Les UVA représentent 5,1 % de l’énergie solaire terrestre (contre 0,3 % pour les UVB). On a longtemps considéré que leur nocivité était négligeable par rapport à celle des autres longueurs d’onde d’UV et qu’ils ne pouvaient qu’oxyder indirectement l’ADN via la production d’espèces réactives oxygénées. Or le spectre des mutations créées par une irradiation aux UVA montre une prédominance de transversions T → G [8] ; ceci s’explique difficilement par les seuls dommages oxydatifs qui ne provoquent habituellement pas ce genre de mutations. Depuis longtemps, la formation de DCP par les UVA avait été soupçonnée ; elle a été détectée certes, mais reste un sujet de controverse [9]. La cartographie des DCP consécutifs à une irradiation aux UVA réalisée à l’aide de la LMPCR a confirmé la formation préférentielle de DCP aux dipyrimidines TT (Figure 4), ce qui est cohérent avec le spectre mutationnel secondaire aux UVA mis en évidence chez les rongeurs [8, 10]. Ainsi, la cartographie des dommages a permis d’élucider l’origine d’une fraction des mutations provoquées par les UVA. L’usage de doses d’irradiation conformes à celles des rayons solaires tend cependant à confirmer le rôle prédominant des UVB dans l’étiologie des cancers non mélanocytiques [11]. Toutefois, un point chaud de mutations au codon 600 du gène BRAF a récemment été associé spécifiquement aux cancers mélanocytiques provoqués par le soleil [12]. Même si plusieurs longueurs d’ondes peuvent entraîner ce type de mutation, la capacité des UVA à atteindre des couches plus profondes de la peau suggère que leur responsabilité dans la formation de mélanomes pourrait être plus considérable qu’anticipé initialement [13, 37].

thumbnail Figure 4.

Exemple d’application de la technique LMPCR. Ces autoradiogrammes montrent la cartographie des DPC obtenus sur le gène aprt (adénine phosphoribosyltransférase) après une irradiation aux UVA, UVB, UVC ou à la lumière solaire simulée (SSL). Les quatre premières colonnes de chaque autoradiogramme correspondent à la LMPCR appliquée sur de l’ADN spécifiquement cassé au niveau des G, des A, des T et C ou sur des C seuls. Elles permettent de suivre la séquence sur le gène et donc de situer le lieu des dommages. Chacune des flèches à droite représente un site dipyrimidinique, c’est-à-dire un site potentiel de DCP. Les bandes sur l’autoradiogramme correspondent à des sites effectivement endommagés. Leur intensité dépend du nombre de molécules d’ADN au départ qui étaient cassées à cette position nucléotidique. La colonne identifiée « NoUV » correspond à la LMPCR faite sur de l’ADN non irradié. Elle sert de contrôle négatif et constitue un indicateur du bruit de fond produit par la technique. On peut remarquer que les UVA provoquent presque exclusivement leurs DCP sur des sites TT alors que les autres longueurs d’ondes sont moins exclusives et endommagent tous les types de dipyrimidines. Le tableau recense les dommages quantifiés à partir de ces deux autoradiogrammes et des autoradiogrammes correspondants au brin opposé (non montrés). La localisation de ces dommages aux TT coïncide avec le spectre de mutations aux UVA précédemment publié [8]. (adapté de [10]).

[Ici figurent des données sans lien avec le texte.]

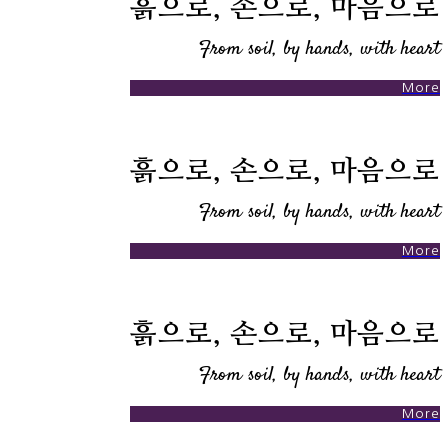
흙으로, 손으로, 마음으로
From soil, by hands, with heart
More
흙으로, 손으로, 마음으로
From soil, by hands, with heart
More
흙으로, 손으로, 마음으로
From soil, by hands, with heart
More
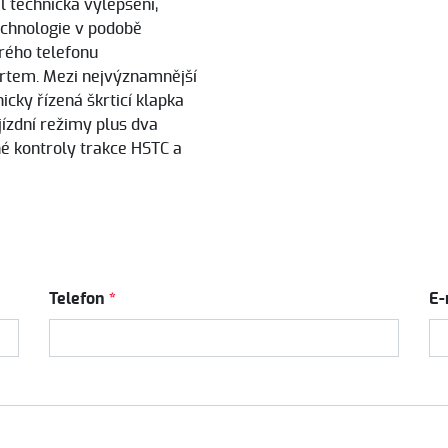
 technická vylepšení,
technologie v podobě
rého telefonu
rtem. Mezi nejvýznamnější
nicky řízená škrticí klapka
jízdní režimy plus dva
é kontroly trakce HSTC a
Telefon
*
E-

Influence de la méthylation des cytosines sur la mutagenèse par les rayons UV

La détermination de la fréquence des dommages nucléotidiques a aussi permis de mettre en évidence l’influence de la méthylation des cytosines (Cm) sur la mutagenèse engendrée par les UV. Plusieurs phénomènes concourent à une surreprésentation des Cm dans les sites fréquemment mutés. Le premier phénomène indique que la formation des DCP est plus fréquente aux sites 5’-CCG et 5’-TCG où les cytosines sont méthylées [14, 15] ; cette observation a été associée au fait qu’il y a plus de DCP formés quand les C sont méthylées, possiblement à cause d’une meilleure absorption directe des UV de la lumière solaire [14, 15]. Le second phénomène accrédite l’idée que la probabilité de désamination spontanée d’une cytosine méthylée, ce qui produit une thymine (T), serait plus grande lorsqu’elle participe à un DCP [16, 17]. Or, une ADN polymérase qui réplique une molécule d’ADN comportant un DCP désaminé tend à incorporer des adénines en face des DCP, ce qui engendre les transitions C → T ou CC → TT caractéristiques des mutations trouvées dans les tumeurs cutanées [1719].

Étude de la vitesse de réparation du nucléotide

La correspondance entre sites fréquemment endommagés et sites mutés n’est jamais parfaite (Tableau I). Ce constat témoigne évidemment de l’influence des autres étapes de la mutagenèse somatique (Figure 1). À l’aide de la technologie LMPCR, des variations de la vitesse de réparation à chaque site de 1 à 15 (quantifiée en temps nécessaire pour 50 % de réparation) ont pu être relevées entre les sites réparés les plus rapidement et ceux réparés les plus lentement [20]. Le contexte de séquence aurait donc une influence déterminante sur la vitesse de réparation d’un dommage. On a ainsi déterminé que certains sites fréquemment mutés correspondaient en fait à des sites réparés lentement, notamment les codons 177, 196, 245, 248 et 278 de p53 [21]. Cependant, la vitesse de réparation des DCP ne peut pas expliquer à elle seule le spectre mutationnel des tumeurs de la peau [22].

Identification de carcinogènes à l’origine du cancer du poumon

Le cancer du poumon continue d’être la principale cause de mortalité par cancer [23]. Il a été associé depuis très longtemps à l’exposition au tabac et, en particulier, à la fumée des cigarettes. Celle-ci ne comprend pas moins de 20 carcinogènes différents susceptibles de provoquer des tumeurs pulmonaires chez des rongeurs [24]. Ces substances carcinogènes sont réparties dans plusieurs classes de composés dont les principales sont les hydrocarbures aromatiques polynucléés (HAP), contenus dans les goudrons de la cigarette, et les nitrosamines qui sont des dérivés de la nicotine. La technologie LMPCR a été utilisée pour cartographier les dommages causés par plusieurs carcinogènes présents dans la fumée du tabac.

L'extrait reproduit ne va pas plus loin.